Simple enough, right? But what do you do when one toxic person is your mother?
My mother is one of the most negative people I've ever met. But she doesn't know it. It runs in her veins. I remember, growing up, it seemed that her favorite word was "worried". In my 20's I really resented her liberal use of the word. It made me cringe. It made me angry because, surely, if I was living up to her expectations, she wouldn't be constantly worried about me, right?
I know what you're thinking: all mothers worry. Perhaps so. But I'll bet all of them do not manifest their negative thoughts to such an extent and in such a suffocating manner.
In time I understood that she practically worried about everyone and every scenario. All the time.
In time I thought I'd accepted and gotten over it.
Tonight, after three crazy busy weeks, I finally had all my recent photographs catalogued and sorted. Happily, I sent to my parents a bunch of highlights from my trip to TX where I visited my Aunt Lynn, my mother's baby sister. Having been to art school, I am marginally snobbish and take photography very seriously, starting long before the age of point-and-shoot, cell phones, and digital filters. Only the crème de la crème gets posted and shared.

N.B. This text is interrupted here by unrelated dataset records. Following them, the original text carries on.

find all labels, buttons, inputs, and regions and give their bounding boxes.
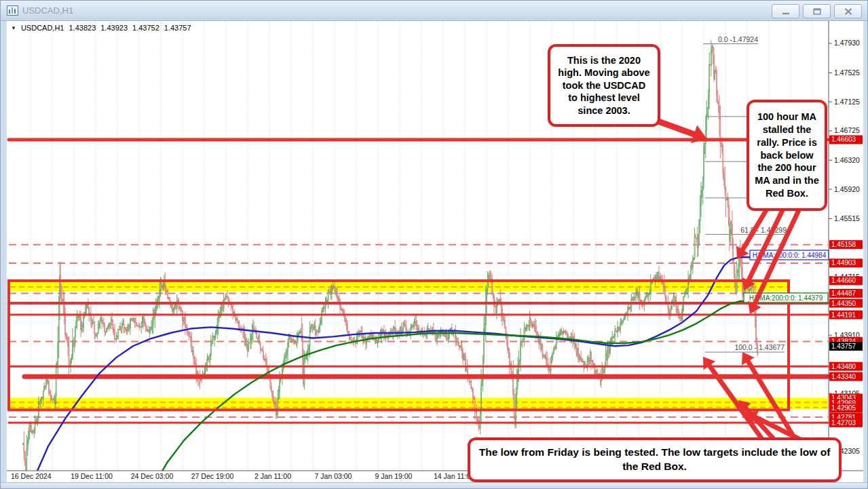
annotation-friday-low: The low from Friday is being tested. The…: [468, 437, 842, 482]
mt4-window: 0.0 -1.4792461.8 - 1.45299100.0 - 1.4367…: [0, 0, 868, 489]
svg-text:1.44191: 1.44191: [831, 311, 856, 319]
window-title: USDCAD,H1: [22, 5, 73, 16]
status-bar: [1, 482, 868, 489]
svg-text:16 Dec 2024: 16 Dec 2024: [11, 472, 52, 480]
svg-text:1.45158: 1.45158: [831, 241, 856, 248]
close-icon: [844, 8, 852, 15]
minimize-button[interactable]: [772, 4, 799, 18]
svg-text:27 Dec 19:00: 27 Dec 19:00: [191, 472, 234, 480]
svg-text:1.42703: 1.42703: [831, 419, 856, 427]
annotation-2020-high: This is the 2020 high. Moving above took…: [548, 44, 660, 127]
header-low: 1.43752: [132, 24, 159, 32]
title-bar[interactable]: USDCAD,H1: [1, 1, 868, 21]
svg-text:1.43757: 1.43757: [831, 343, 856, 350]
svg-text:1.47525: 1.47525: [834, 69, 860, 77]
svg-text:1.47125: 1.47125: [834, 98, 860, 106]
svg-text:1.44903: 1.44903: [831, 259, 856, 267]
svg-text:1.47930: 1.47930: [834, 39, 860, 47]
svg-text:2 Jan 11:00: 2 Jan 11:00: [254, 472, 291, 480]
svg-text:0.0 -1.47924: 0.0 -1.47924: [718, 35, 758, 43]
header-symbol: USDCAD,H1: [21, 24, 64, 32]
svg-text:7 Jan 03:00: 7 Jan 03:00: [315, 472, 352, 480]
svg-text:9 Jan 19:00: 9 Jan 19:00: [375, 472, 413, 480]
svg-text:1.46320: 1.46320: [834, 156, 860, 164]
svg-text:1.46725: 1.46725: [834, 126, 860, 134]
svg-text:1.42905: 1.42905: [831, 404, 856, 412]
annotation-100hour-ma: 100 hour MA stalled the rally. Price is …: [747, 100, 827, 211]
close-button[interactable]: [834, 4, 862, 18]
maximize-button[interactable]: [803, 4, 831, 18]
header-high: 1.43923: [100, 24, 128, 32]
svg-text:61.8 - 1.45299: 61.8 - 1.45299: [740, 226, 787, 234]
svg-text:1.46603: 1.46603: [831, 136, 856, 143]
symbol-dropdown[interactable]: ▼: [11, 25, 16, 31]
minimize-icon: [782, 8, 790, 15]
svg-text:1.43340: 1.43340: [831, 373, 856, 380]
ohlc-header: ▼ USDCAD,H1 1.43823 1.43923 1.43752 1.43…: [11, 24, 191, 32]
svg-text:1.44660: 1.44660: [831, 277, 856, 284]
svg-text:24 Dec 03:00: 24 Dec 03:00: [131, 472, 174, 480]
header-close: 1.43757: [164, 24, 191, 32]
restore-icon: [813, 8, 821, 15]
svg-text:1.44487: 1.44487: [831, 290, 856, 297]
chart-canvas[interactable]: 0.0 -1.4792461.8 - 1.45299100.0 - 1.4367…: [1, 1, 868, 489]
svg-text:19 Dec 11:00: 19 Dec 11:00: [71, 472, 113, 480]
header-open: 1.43823: [69, 24, 96, 32]
svg-text:1.44350: 1.44350: [831, 300, 856, 307]
svg-text:1.45920: 1.45920: [834, 185, 860, 193]
chart-icon: [7, 5, 18, 16]
svg-text:1.45515: 1.45515: [834, 214, 860, 222]
svg-text:1.43480: 1.43480: [831, 363, 856, 370]
svg-text:100.0 - 1.43677: 100.0 - 1.43677: [734, 343, 785, 351]
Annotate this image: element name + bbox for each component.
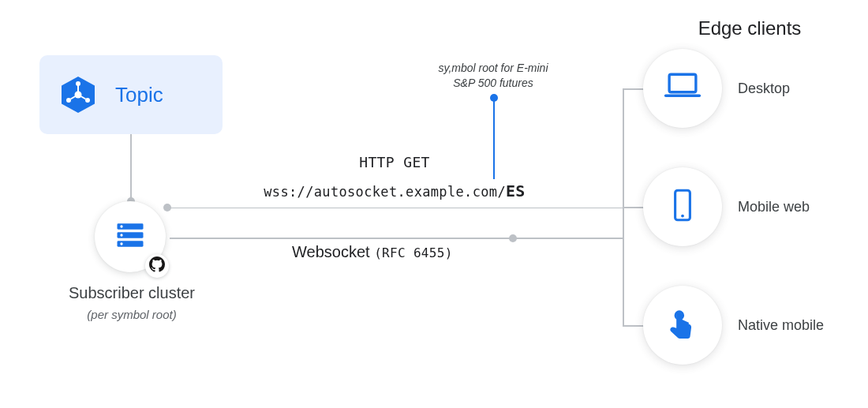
client-desktop-node [643,49,722,128]
connector-websocket [170,238,623,239]
edge-clients-title: Edge clients [643,17,856,39]
url-suffix: ES [506,182,526,200]
svg-rect-5 [77,84,79,93]
subscriber-title: Subscriber cluster [41,284,223,302]
client-mobileweb-label: Mobile web [738,199,810,215]
connector-dot [509,234,517,242]
svg-point-3 [85,98,90,103]
touch-app-icon [663,304,702,346]
client-mobileweb-node [643,167,722,246]
topic-label: Topic [115,83,163,107]
laptop-icon [661,66,704,111]
client-native-node [643,286,722,365]
annotation-line2: S&P 500 futures [453,77,533,89]
svg-point-12 [120,234,122,236]
annotation-pointer-line [493,100,495,179]
github-badge [145,254,169,278]
connector-http [170,208,623,209]
client-native-label: Native mobile [738,317,824,334]
svg-point-13 [120,242,122,245]
subscriber-subtitle: (per symbol root) [41,308,223,321]
annotation-line1: sy,mbol root for E-mini [439,62,548,74]
svg-point-4 [66,98,71,103]
topic-card: Topic [39,55,223,134]
url-prefix: wss://autosocket.example.com/ [264,184,506,200]
pubsub-topic-icon [58,75,98,114]
websocket-url: wss://autosocket.example.com/ES [237,182,552,200]
smartphone-icon [663,185,702,228]
connector-topic-to-subscriber [130,134,132,200]
server-stack-icon [113,218,148,256]
websocket-rfc: (RFC 6455) [374,245,453,260]
annotation-text: sy,mbol root for E-mini S&P 500 futures [410,61,576,91]
client-desktop-label: Desktop [738,80,790,97]
websocket-label: Websocket (RFC 6455) [292,243,453,261]
http-method-label: HTTP GET [260,154,529,170]
github-icon [149,256,165,275]
websocket-word: Websocket [292,243,374,260]
svg-point-16 [681,215,684,218]
svg-rect-14 [669,74,696,92]
svg-point-11 [120,225,122,227]
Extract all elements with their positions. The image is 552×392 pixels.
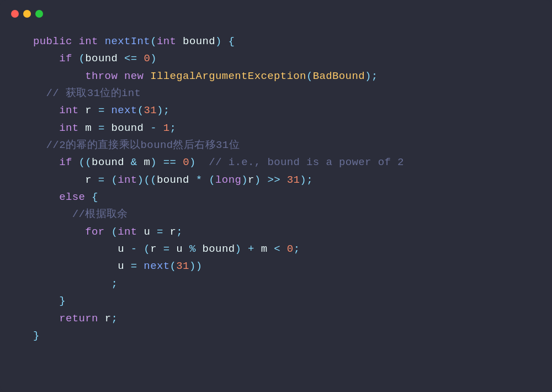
code-line-14: u = next(31)) [33, 258, 519, 275]
code-line-15: ; [33, 276, 519, 293]
code-area: public int nextInt(int bound) { if (boun… [0, 28, 552, 356]
code-line-9: r = (int)((bound * (long)r) >> 31); [33, 172, 519, 189]
code-line-5: int r = next(31); [33, 102, 519, 119]
code-line-4: // 获取31位的int [33, 85, 519, 102]
code-line-2: if (bound <= 0) [33, 50, 519, 67]
code-line-3: throw new IllegalArgumentException(BadBo… [33, 68, 519, 85]
code-line-8: if ((bound & m) == 0) // i.e., bound is … [33, 154, 519, 171]
code-line-10: else { [33, 189, 519, 206]
code-line-13: u - (r = u % bound) + m < 0; [33, 241, 519, 258]
code-line-12: for (int u = r; [33, 224, 519, 241]
code-line-16: } [33, 293, 519, 310]
code-line-1: public int nextInt(int bound) { [33, 33, 519, 50]
window: public int nextInt(int bound) { if (boun… [0, 0, 552, 392]
title-bar [0, 0, 552, 28]
code-line-7: //2的幂的直接乘以bound然后右移31位 [33, 137, 519, 154]
maximize-button[interactable] [35, 10, 43, 18]
minimize-button[interactable] [23, 10, 31, 18]
code-line-6: int m = bound - 1; [33, 120, 519, 137]
code-line-17: return r; [33, 310, 519, 327]
code-line-11: //根据取余 [33, 206, 519, 223]
close-button[interactable] [11, 10, 19, 18]
code-line-18: } [33, 327, 519, 345]
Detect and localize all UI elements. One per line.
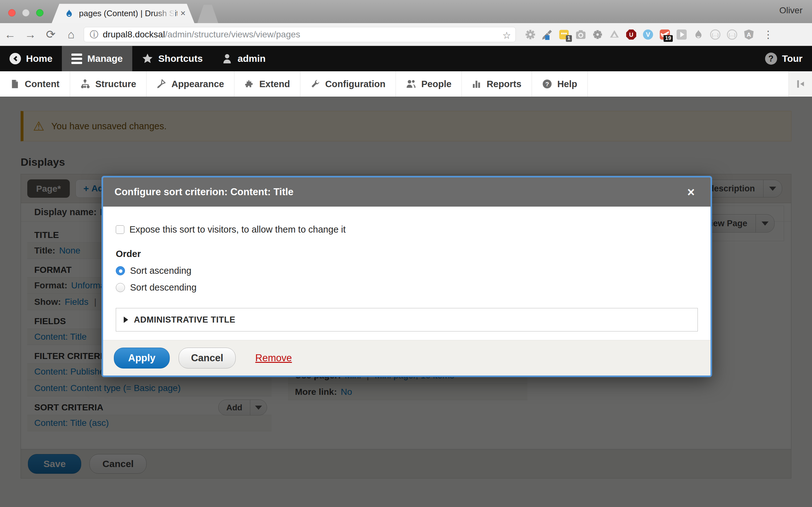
url-path: /admin/structure/views/view/pages [165,30,300,40]
gear-extension-icon[interactable] [525,29,536,40]
todoist-extension-badge: 19 [664,35,673,42]
page-info-icon[interactable]: ⓘ [90,29,98,40]
browser-profile-name[interactable]: Oliver [779,5,803,15]
browser-tab[interactable]: pages (Content) | Drush Site-In × [52,4,194,23]
toolbar-admin-label: admin [238,53,265,64]
toolbar-home-label: Home [26,53,52,64]
vimeo-extension-icon[interactable]: V [642,29,654,40]
toolbar-home[interactable]: Home [0,46,62,71]
toolbar-manage[interactable]: Manage [62,46,132,71]
order-label: Order [116,249,698,259]
gear-flower-extension-icon[interactable] [592,29,603,40]
sort-descending-row[interactable]: Sort descending [116,282,698,293]
menu-label-appearance: Appearance [171,79,224,89]
menu-label-extend: Extend [259,79,290,89]
sort-descending-radio[interactable] [116,283,125,292]
close-icon[interactable]: × [683,186,699,199]
puzzle-icon [245,79,254,89]
expose-sort-row[interactable]: Expose this sort to visitors, to allow t… [116,224,698,235]
menu-item-content[interactable]: Content [0,71,70,97]
svg-text:A: A [747,32,751,38]
svg-text:{…}: {…} [728,32,735,37]
drupal-favicon-icon [64,9,74,18]
modal-body: Expose this sort to visitors, to allow t… [103,207,711,331]
toolbar-manage-label: Manage [87,53,123,64]
braces-extension-icon[interactable]: {…} [710,29,721,40]
close-window-button[interactable] [8,9,15,16]
menu-label-people: People [421,79,451,89]
administrative-title-label: ADMINISTRATIVE TITLE [134,315,235,325]
menu-item-extend[interactable]: Extend [235,71,300,97]
apply-button[interactable]: Apply [114,348,170,369]
extensions-row: 1 U V 19 {…} {…} [525,29,779,41]
tab-close-icon[interactable]: × [181,9,186,18]
toolbar-admin-user[interactable]: admin [212,46,275,71]
collapse-toolbar-button[interactable] [789,71,812,97]
drupal-menu-bar: Content Structure Appearance Extend Conf… [0,71,812,97]
braces-2-extension-icon[interactable]: {…} [726,29,738,40]
menu-label-reports: Reports [487,79,521,89]
browser-urlbar: ← → ⟳ ⌂ ⓘ drupal8.docksal/admin/structur… [0,23,812,46]
reload-icon[interactable]: ⟳ [41,29,61,40]
drive-extension-icon[interactable] [609,29,620,40]
address-bar[interactable]: ⓘ drupal8.docksal/admin/structure/views/… [84,27,516,42]
password-extension-icon[interactable]: 1 [558,29,570,40]
toolbar-shortcuts[interactable]: Shortcuts [132,46,212,71]
document-icon [10,79,20,89]
paintbrush-icon [157,79,166,89]
star-icon [142,53,153,64]
menu-item-reports[interactable]: Reports [462,71,532,97]
hamburger-icon [71,54,82,64]
drupal-extension-icon[interactable] [693,29,704,40]
bookmark-star-icon[interactable]: ☆ [502,30,511,41]
administrative-title-details[interactable]: ADMINISTRATIVE TITLE [116,308,698,331]
sort-ascending-radio[interactable] [116,266,125,275]
menu-label-content: Content [25,79,60,89]
new-tab-button[interactable] [197,5,218,23]
zoom-window-button[interactable] [36,9,44,16]
sitemap-icon [80,79,90,89]
drupal-admin-toolbar: Home Manage Shortcuts admin ? Tour [0,46,812,71]
back-to-site-icon [9,53,21,64]
menu-label-structure: Structure [96,79,136,89]
url-host: drupal8.docksal [103,30,165,40]
svg-text:U: U [629,32,633,38]
expose-sort-checkbox[interactable] [116,225,124,234]
tab-title-fade [153,4,175,23]
modal-header[interactable]: Configure sort criterion: Content: Title… [103,177,711,207]
angular-extension-icon[interactable]: A [743,29,755,40]
configure-sort-modal: Configure sort criterion: Content: Title… [101,176,712,377]
menu-item-structure[interactable]: Structure [70,71,147,97]
svg-text:{…}: {…} [712,32,719,37]
menu-label-help: Help [557,79,577,89]
wrench-icon [310,79,320,89]
home-icon[interactable]: ⌂ [61,29,81,40]
camera-extension-icon[interactable] [575,29,587,40]
svg-text:?: ? [545,81,549,88]
menu-item-appearance[interactable]: Appearance [147,71,235,97]
ublock-extension-icon[interactable]: U [625,29,637,40]
menu-item-help[interactable]: ? Help [532,71,588,97]
todoist-extension-icon[interactable]: 19 [659,29,670,40]
sort-ascending-row[interactable]: Sort ascending [116,266,698,276]
forward-icon[interactable]: → [20,29,41,40]
people-icon [406,79,416,89]
play-extension-icon[interactable] [676,29,687,40]
menu-item-configuration[interactable]: Configuration [300,71,396,97]
password-extension-badge: 1 [566,35,572,42]
colorpicker-extension-icon[interactable] [542,29,553,40]
question-icon: ? [765,53,777,65]
browser-titlebar: pages (Content) | Drush Site-In × Oliver [0,0,812,23]
modal-cancel-button[interactable]: Cancel [179,348,236,369]
menu-item-people[interactable]: People [396,71,462,97]
toolbar-spacer [275,46,755,71]
expose-sort-label: Expose this sort to visitors, to allow t… [130,224,346,235]
modal-footer: Apply Cancel Remove [103,340,711,376]
back-icon[interactable]: ← [0,29,20,40]
remove-link[interactable]: Remove [255,352,292,364]
page-content: ⚠ You have unsaved changes. Displays Pag… [0,97,812,507]
browser-menu-icon[interactable]: ⋮ [763,29,773,41]
minimize-window-button[interactable] [22,9,30,16]
sort-descending-label: Sort descending [130,282,197,293]
toolbar-tour[interactable]: ? Tour [756,46,812,71]
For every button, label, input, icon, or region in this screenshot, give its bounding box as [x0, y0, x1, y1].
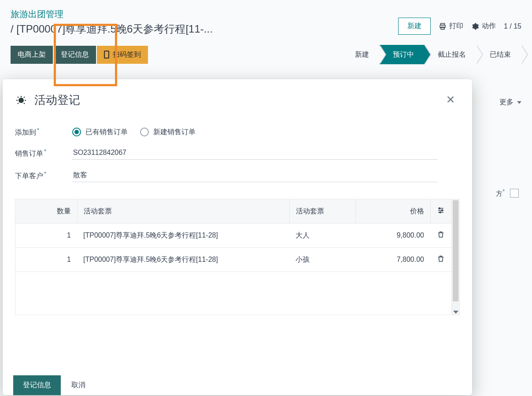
background-checkbox[interactable] — [510, 189, 519, 198]
status-step-new[interactable]: 新建 — [342, 45, 380, 64]
col-qty[interactable]: 数量 — [15, 199, 77, 224]
print-label: 打印 — [449, 22, 463, 31]
svg-point-3 — [18, 98, 24, 103]
radio-new-order[interactable]: 新建销售订单 — [140, 128, 196, 137]
radio-existing-order[interactable]: 已有销售订单 — [72, 128, 128, 137]
customer-input[interactable] — [72, 169, 438, 182]
background-field: 方* — [496, 188, 519, 198]
close-icon — [446, 95, 455, 104]
modal-title: 活动登记 — [34, 92, 80, 108]
radio-icon — [140, 128, 149, 136]
chevron-down-icon — [453, 311, 458, 314]
pager[interactable]: 1 / 15 — [504, 22, 521, 30]
more-label: 更多 — [499, 98, 514, 106]
radio-existing-label: 已有销售订单 — [85, 128, 128, 137]
table-row[interactable]: 1 [TP00007]尊享迪拜.5晚6天参考行程[11-28] 小孩 7,800… — [15, 248, 451, 272]
sliders-icon — [437, 206, 445, 214]
tickets-table: 数量 活动套票 活动套票 价格 1 [TP00007]尊享迪拜.5晚6 — [15, 199, 451, 272]
cell-package[interactable]: [TP00007]尊享迪拜.5晚6天参考行程[11-28] — [77, 224, 289, 248]
customer-label: 下单客户* — [15, 170, 72, 181]
svg-point-6 — [440, 212, 441, 213]
cell-price[interactable]: 9,800.00 — [355, 224, 430, 248]
scan-checkin-button[interactable]: 扫码签到 — [97, 46, 148, 64]
col-tools[interactable] — [430, 199, 451, 224]
delete-row-button[interactable] — [430, 248, 451, 272]
svg-point-5 — [442, 210, 443, 211]
add-to-label: 添加到* — [15, 127, 72, 137]
action-button[interactable]: 动作 — [471, 22, 496, 31]
chevron-down-icon — [517, 101, 521, 104]
col-package[interactable]: 活动套票 — [77, 199, 289, 224]
phone-icon — [104, 51, 109, 59]
new-button[interactable]: 新建 — [398, 18, 431, 35]
gear-icon — [471, 22, 479, 30]
col-type[interactable]: 活动套票 — [289, 199, 355, 224]
table-row[interactable]: 1 [TP00007]尊享迪拜.5晚6天参考行程[11-28] 大人 9,800… — [15, 224, 451, 248]
print-icon — [439, 22, 447, 30]
cell-package[interactable]: [TP00007]尊享迪拜.5晚6天参考行程[11-28] — [77, 248, 289, 272]
status-step-booking[interactable]: 预订中 — [380, 45, 425, 64]
cell-type[interactable]: 小孩 — [289, 248, 355, 272]
cell-type[interactable]: 大人 — [289, 224, 355, 248]
print-button[interactable]: 打印 — [439, 22, 463, 31]
trash-icon — [437, 255, 445, 263]
cell-price[interactable]: 7,800.00 — [355, 248, 430, 272]
action-label: 动作 — [482, 22, 496, 31]
confirm-register-button[interactable]: 登记信息 — [13, 375, 61, 395]
table-scrollbar[interactable] — [451, 199, 459, 315]
background-field-label: 方* — [496, 188, 505, 198]
activity-register-modal: 活动登记 添加到* 已有销售订单 新建销售订单 销售订单* 下单 — [3, 79, 472, 395]
sales-order-input[interactable] — [72, 146, 438, 160]
cell-qty[interactable]: 1 — [15, 224, 77, 248]
radio-new-label: 新建销售订单 — [153, 128, 196, 137]
scroll-thumb[interactable] — [453, 200, 458, 301]
sales-order-label: 销售订单* — [15, 148, 72, 158]
delete-row-button[interactable] — [430, 224, 451, 248]
ecommerce-publish-button[interactable]: 电商上架 — [11, 46, 53, 64]
cancel-button[interactable]: 取消 — [71, 381, 85, 390]
register-info-button[interactable]: 登记信息 — [54, 46, 96, 64]
trash-icon — [437, 231, 445, 238]
status-step-finished[interactable]: 已结束 — [477, 45, 521, 64]
close-button[interactable] — [442, 92, 459, 108]
col-price[interactable]: 价格 — [355, 199, 430, 224]
status-pipeline: 新建 预订中 截止报名 已结束 — [342, 45, 521, 64]
bug-icon — [16, 95, 26, 105]
svg-point-4 — [439, 208, 440, 209]
more-dropdown[interactable]: 更多 — [499, 98, 521, 107]
cell-qty[interactable]: 1 — [15, 248, 77, 272]
radio-icon — [72, 128, 81, 136]
scan-checkin-label: 扫码签到 — [113, 50, 141, 59]
status-step-closed[interactable]: 截止报名 — [425, 45, 477, 64]
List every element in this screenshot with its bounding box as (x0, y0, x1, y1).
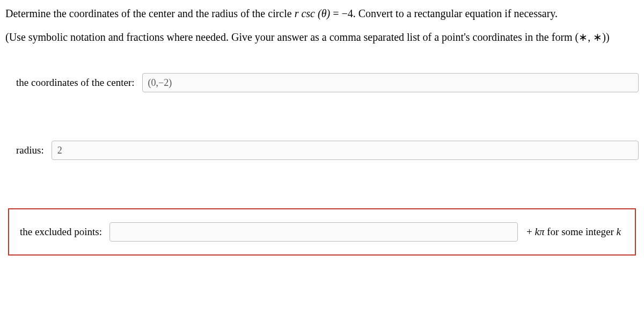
excluded-input[interactable] (109, 222, 518, 242)
suffix-text: for some integer (545, 226, 617, 237)
instruction-text: (Use symbolic notation and fractions whe… (5, 28, 639, 46)
radius-answer-row: radius: (16, 141, 639, 160)
radius-input[interactable] (52, 141, 639, 160)
suffix-prefix: + (526, 226, 535, 237)
excluded-label: the excluded points: (20, 226, 102, 238)
equation-lhs: r csc (θ) (295, 8, 330, 19)
suffix-k2: k (617, 226, 621, 237)
center-input[interactable] (142, 73, 639, 92)
question-text: Determine the coordinates of the center … (5, 4, 639, 23)
equation-rhs: −4 (341, 8, 353, 19)
suffix-pi: π (539, 226, 545, 237)
radius-label: radius: (16, 144, 44, 156)
suffix-k: k (535, 226, 539, 237)
question-main-after: . Convert to a rectangular equation if n… (353, 8, 558, 19)
question-main-before: Determine the coordinates of the center … (5, 8, 295, 19)
equation-equals: = (330, 8, 341, 19)
center-answer-row: the coordinates of the center: (16, 73, 639, 92)
excluded-points-container: the excluded points: + kπ for some integ… (8, 208, 636, 256)
center-label: the coordinates of the center: (16, 77, 135, 89)
excluded-suffix: + kπ for some integer k (526, 226, 621, 238)
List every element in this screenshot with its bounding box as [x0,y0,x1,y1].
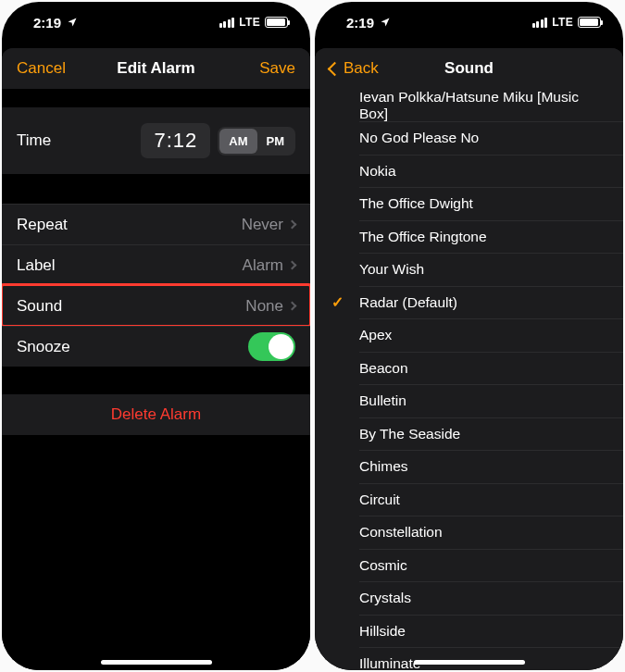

I gleefully and thoughtfully supplied witty and informative caption that passes as delightful anecdote. Maybe Mom will be proud of me now. (I didn't know I was thinking this.)
Aunt Lynn and Uncle Vinton are childless. Aunt Lynn had surgery in her twenties, a known fact to me since I was quite young. They had considered adoption but ultimately decided against it. This was also a known fact to me.
In recent years I've readdressed the mystery procedure that my aunt underwent with my mother in the name of gaining knowledge of my family medical history, but by then my mother couldn't remember what exactly it was.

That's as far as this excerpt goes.